Yes, I was often very confused as to why the speed of light shows up everywhere, until it was reframed for me in this way. The fact that light travels at the same speed regardless of your frame of reference becomes a little less mystifying.

It feels more intuitive to me when thinking about it as causality always unfolding around you at the same speed, no matter your own frame.

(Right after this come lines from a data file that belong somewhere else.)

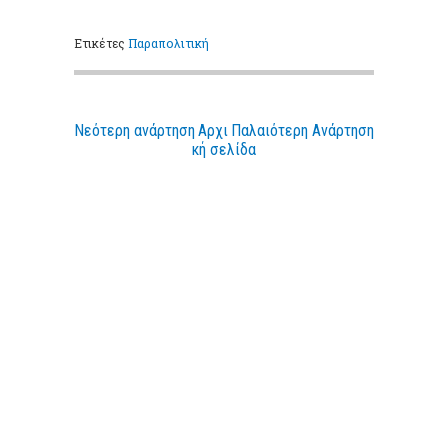
Ετικέτες
Παραπολιτική
Νεότερη ανάρτηση
Αρχι
Παλαιότερη Ανάρτηση
κή σελίδα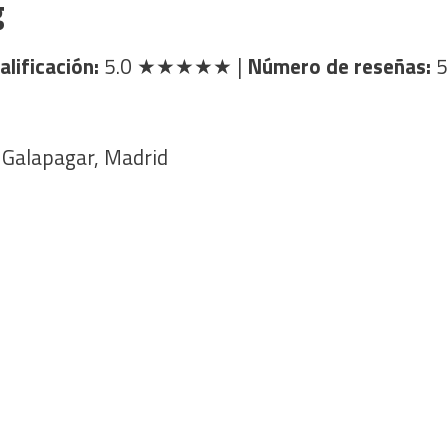
g
alificación:
5.0
★★★★★
|
Número de reseñas:
5
0 Galapagar, Madrid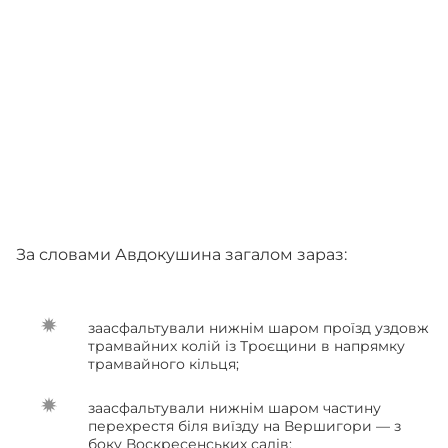
За словами Авдокушина загалом зараз:
заасфальтували нижнім шаром проїзд уздовж
трамвайних колій із Троєщини в напрямку
трамвайного кільця;
заасфальтували нижнім шаром частину
перехрестя біля виїзду на Вершигори — з
боку Воскресенських садів;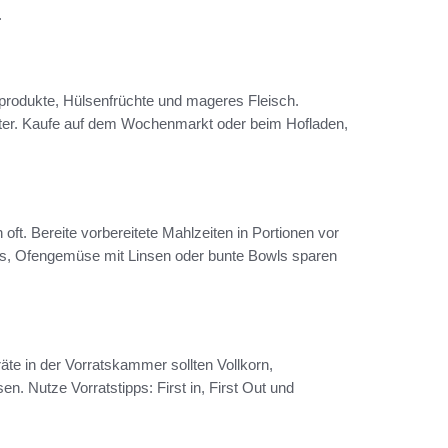
.
produkte, Hülsenfrüchte und mageres Fleisch.
inter. Kaufe auf dem Wochenmarkt oder beim Hofladen,
t. Bereite vorbereitete Mahlzeiten in Portionen vor
ats, Ofengemüse mit Linsen oder bunte Bowls sparen
räte in der Vorratskammer sollten Vollkorn,
 Nutze Vorratstipps: First in, First Out und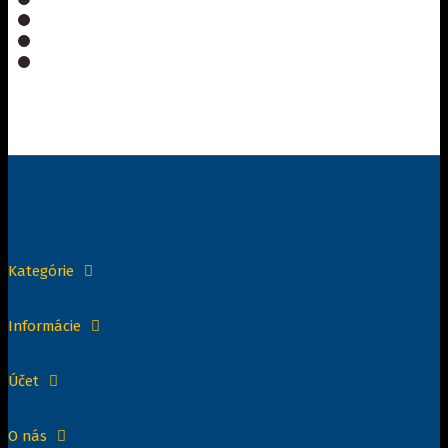
Kategórie
Informácie
Účet
O nás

The constant c was not named for causality, but it is a nice coincidence.

kazinator|1 year ago

But causalities that don't propagate at the speed of light, and are not based on light, such as ordinary objects moving around and jostling each other, do not appear the same in every reference frame.

JdeBP|1 year ago

It's not just Arvin Ash. That's actually fairly common terminology amongst physics educators nowadays. For starters: You'll find a lot of physics YouTube channels that say "speed of causality". It has even started to make its way into the astrophysics and physics textbooks in the last couple of years.

Jsebast24|1 year ago

Einstein was not talking about light in his SR and GR theories. He was talking about the "speed" of light. As simple as that is, took me a long time to get it.

jzl|1 year ago

Interesting thanks. I hadn’t seen it elsewhere myself but I could see how it’s taken off. OP’s article almost gets there, but never says that specifically. Rather it says “c is not a property of light, it’s a property of the universe.”

griffzhowl|1 year ago

Landau & Lifshitz, in their (classic) book on The Classical Theory of Fields, begin with a section called "Velocity of propagation of interaction".

verzali|1 year ago

The question seems to me not why there is a speed of causality, but why the speed has this particular number. And it's not clear we know why that is, any more than we know why the proton mass is about 1836 times greater than the electron mass.

JdeBP|1 year ago

It's difficult to say that it has any given number, since our measurement units for both time and space are derived from it (via a short detour to the size of Terra, in the 18th century). It can have any finite number you like, just adjust the metre and second to match.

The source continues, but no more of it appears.